I am training a Network on images for binary classification. The input images are normalized to have pixel values in the range[0,1]. Also, the weight matrices are initialized from a normal distribution. However, the output from my last Dense layer with sigmoid activation yields values with a very minute difference for the two classes. For example -
output for class1- 0.377525 output for class2- 0.377539
The difference for the classes comes after 4 decimal places. Is there any workaround to make sure that the output for class 1 falls around 0 to 0.5 and for class 2 , it falls between 0.5 to 1.
Edit:
I have tried both the cases.
Case 1 - Dense(1, 'sigmoid') with binary crossentropy Case 2- Dense(2, 'softmax') with binary crossentropy
For case1, the output values differ by a very small amount as mentioned in the problem above. As such , i am taking mean of the predicted values to act as threshold for classification. This works upto some extent, but not a permanent solution.
For case 2 - the prediction overfits to one class only.
A sample code : -
inputs = Input(shape = (128,156,1))
x = Conv2D(.....)(inputs)
x = BatchNormalization()(x)
x = Maxpooling2D()(x)
...
.
.
flat=Flatten()(x)
out = Dense(1,'sigmoid')(x)
model = Model(inputs,out)
model.compile(optimizer='adamax',loss='binary_crossentropy',metrics=['binary_accuracy'])
It seems you are confusing a binary classification architecture with a 2 label multi-class classification architecture setup.
Since you mention the probabilities for the 2 classes, class1
and class2
, you have, set up a single label multi-class setup.
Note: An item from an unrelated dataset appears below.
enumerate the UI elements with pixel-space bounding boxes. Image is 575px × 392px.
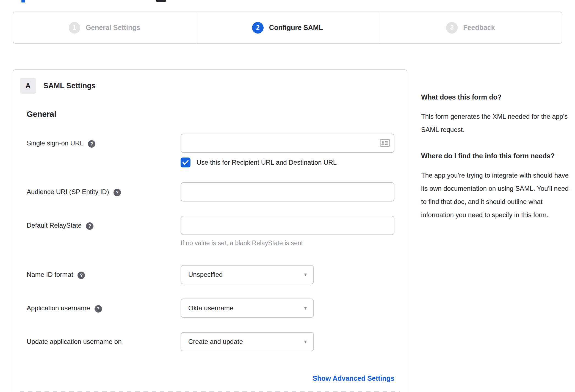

That means, you are trying to predict the probabilities of 2 classes, where a sample can have only one of the labels at a time.
In this setup, it's proper to use softmax
instead of sigmoid
. Your loss function would be binary_crossentropy
as well.
Right now, with the multi-label setup and sigmoid
activation, you are independently predicting the probability of a sample being class1
and class2
simultaneously (aka, multi-label multi-class classification).
Once you change to softmax
you should see more significant differences between the probabilities IF the sample actually definitively belongs to one of the 2 classes and if your model is well trained & confident about its predictions (validation vs training results)